Ryan instructed House Appropriations Chairman Hal Rogers (R-KY) to trim down the riders from thousands to dozens. He wanted Rogers to have the power to make some of the hard choices.

Ryan’s team, McConnell’s team and Democrats have kept negotiations close to the vest. Even members on the appropriations committee say they are not privy to all the sticking points of the negotiation. But some of Ryan’s biggest headaches have –as they always do–spilled into the public view.

Conservative members have pressured Ryan to extend the omnibus negotiations all the way into January arguing it gives the GOP more leverage not to be up against the holiday deadline.

Conservatives and Democrats have teamed up against Senate Majority Leader Mitch McConnell’s proposal to end caps on campaign committee spending in coordination with candidate campaigns out of fear it could upend tea party challenges in primaries.

Democratic House Leader Nancy Pelosi is now insisting the omnibus roll back a law banning the Centers for Disease Control and Prevention from researching gun violence.

All the while, a major question mark remains on whether Ryan will push for legislation in the omnibus that makes it harder for Syrian refugees to be resettled in the U.S. The bill passed out of the House with broad bipartisan support, but Senate Democrats and the White House have balked at the proposal.

Ryan knew the problems would be brimming so he planned ahead.

Shortly after being elected speaker, Ryan introduced an additional conference meeting into the GOP schedule aimed at giving members a chance to voice their wishes and concerns regarding the omnibus negotiations. He also asked Rogers to host half a dozen committee listening sessions. Those meetings were also designed to clearly distinguish between what was and was not legislatively possible. Defunding Planned Parenthood? No way. Making reforms to Dodd-Frank? Maybe.
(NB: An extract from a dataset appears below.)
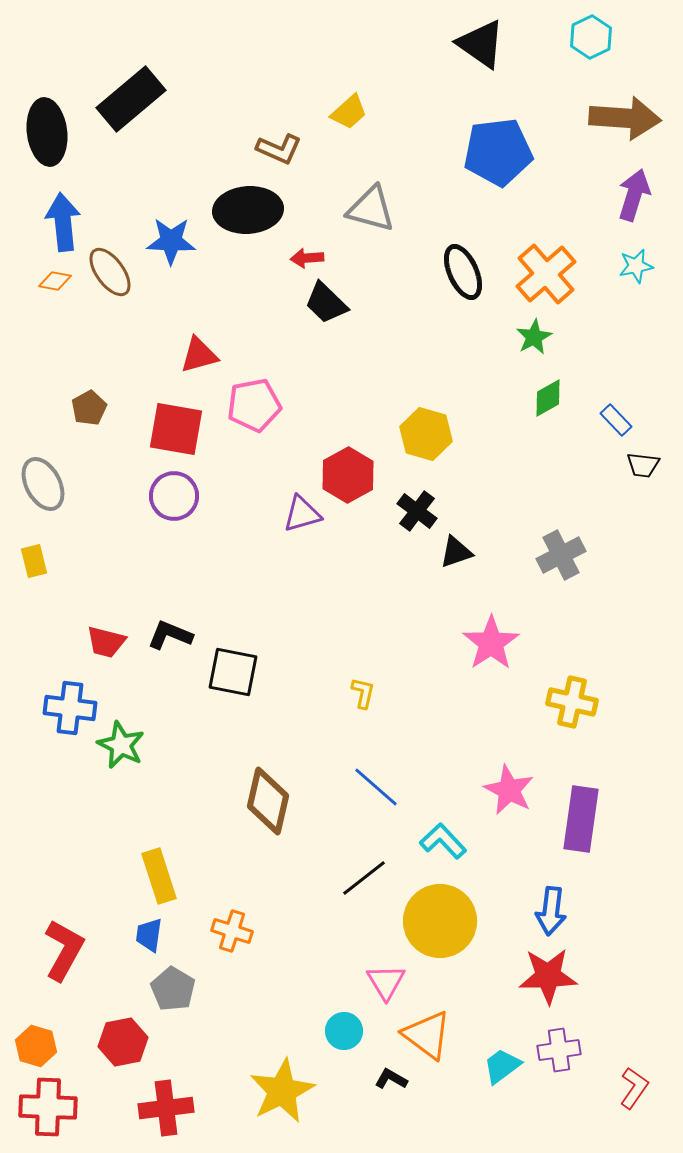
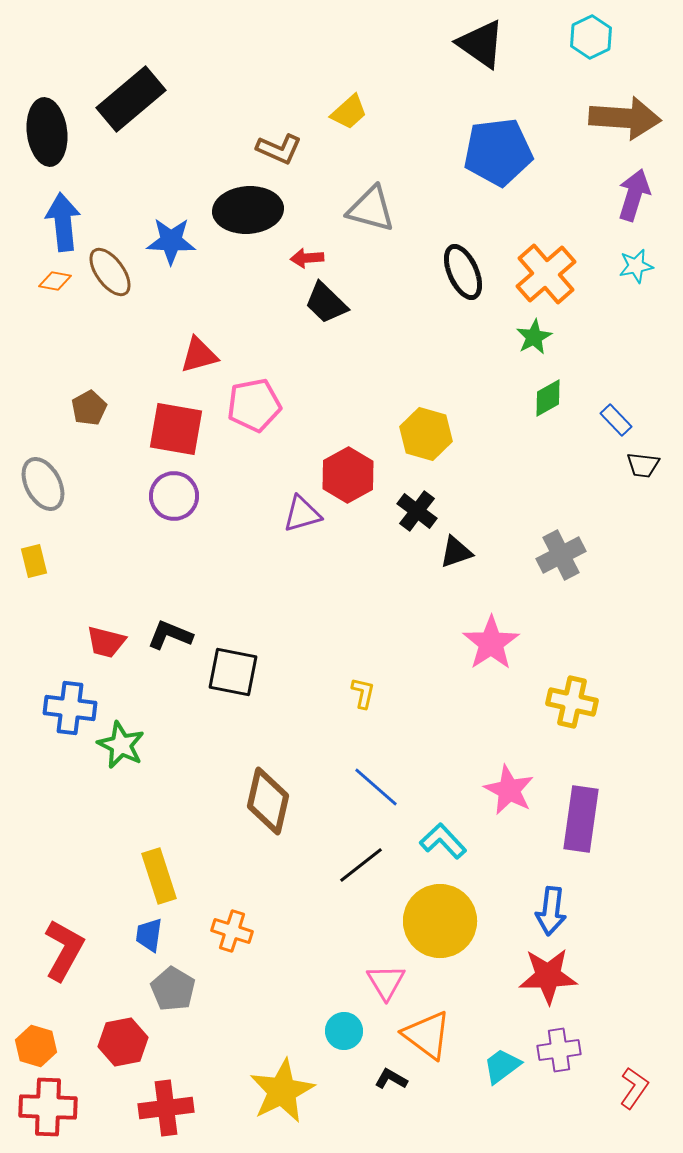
black line at (364, 878): moved 3 px left, 13 px up
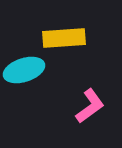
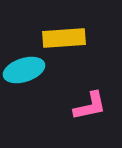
pink L-shape: rotated 24 degrees clockwise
House Freedom Caucus member Rep. Tim Huelskamp (R-KS) told Politico, “Boehner would over promise and under deliver,” but Ryan’s strategy has been to be blunt and under promise with members.

Especially with the omnibus, Ryan has painted it as one last relic from the Boehner reign that they must contend with before the conference marches on with a clean slate and new leadership, members have said.

“This is something I more or less inherited from the last regime,” Ryan told reporters last week.

Democrats–in many ways– have given Ryan more negotiating room than they have in years, which is an indication that progress is being made and negotiations are serious. In the past, shutdown whispers began early and were echoed until proven otherwise. This time around –even as Ryan passed the first deadline–leaders have maintained the omnibus will be finished before the holidays.

Rep. Tom Cole (R-OK), says the process has been moving forward, but is slow because “we have a different speaker and there is a little bit of getting to know each other’s negotiating style.”

“Each side is putting down its own markers,” Cole says. “We are not going to let them jam us, and I am sure they are saying the same thing.”

Only time will tell if Ryan’s inclusivity breeds goodwill or dysfunction, however. Boehner was often talking with his members and taking their thoughts under advisement right up until push came to shove and there was a deadline.

We have yet to see what Ryan does when faced with a glaring deadline situation.

When Ryan announced last week the House and Senate would pass a short-term funding bill as it skated by the original Dec. 11 deadline, Ryan dismissed the deadline as “arbitrary.”

“We want to get it right. We don’t want to rush legislation,” Ryan said.

But long negotiations have a tendency to give way to public opposition and this week will be the first time we see if Ryan can maintain his balancing act between being the inclusive speaker and the speaker who can deliver.